深緑の図書館(梅都鈴里 マスター) 【難易度:とても簡単】

プロローグ

 山脈のとある森の中。
 開けた広場に深緑のひんやりとした空気が流れて、酷暑にあってもここだけは別次元のような錯覚を思わせる。
 辺りは夜明けの静寂に包まれ、そして広場の中心にはぼんやりと、白壁の小さな建物が在る。

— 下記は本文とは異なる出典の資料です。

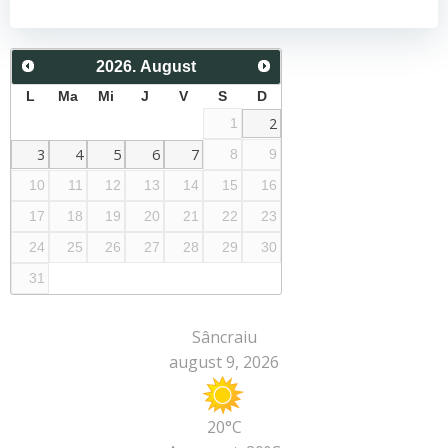
navigation
navigation
2026
.
August
L
Ma
Mi
J
V
S
D
2
1
3
4
5
6
7
8
9
10
11
12
13
14
15
16
17
18
19
20
21
22
23
24
25
26
27
28
29
30
31
Sâncraiu
august 9, 2026
20°C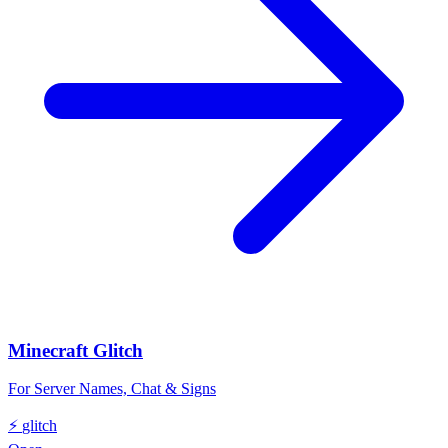
Minecraft Glitch
For Server Names, Chat & Signs
⚡
glitch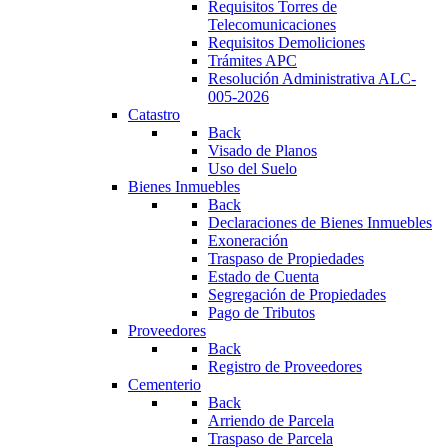
Requisitos Torres de
Telecomunicaciones
Requisitos Demoliciones
Trámites APC
Resolución Administrativa ALC-
005-2026
Catastro
Back
Visado de Planos
Uso del Suelo
Bienes Inmuebles
Back
Declaraciones de Bienes Inmuebles
Exoneración
Traspaso de Propiedades
Estado de Cuenta
Segregación de Propiedades
Pago de Tributos
Proveedores
Back
Registro de Proveedores
Cementerio
Back
Arriendo de Parcela
Traspaso de Parcela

「おや……貴方も避暑へ? それともまた、迷子でしょうか」

 ぽっかりと開いた入り口へ近付くと、闇の中からモノクルを掛けた老紳士が現れた。柔らかな物腰で、旅人二人の不安な心を落ち着けるように、おっとりと微笑んでいる。ちょっと休まれますか、どうぞお入りなさい――、誘われるよう足を踏み入れると、外観からは予想も付かないほど、内装は広く。そして……。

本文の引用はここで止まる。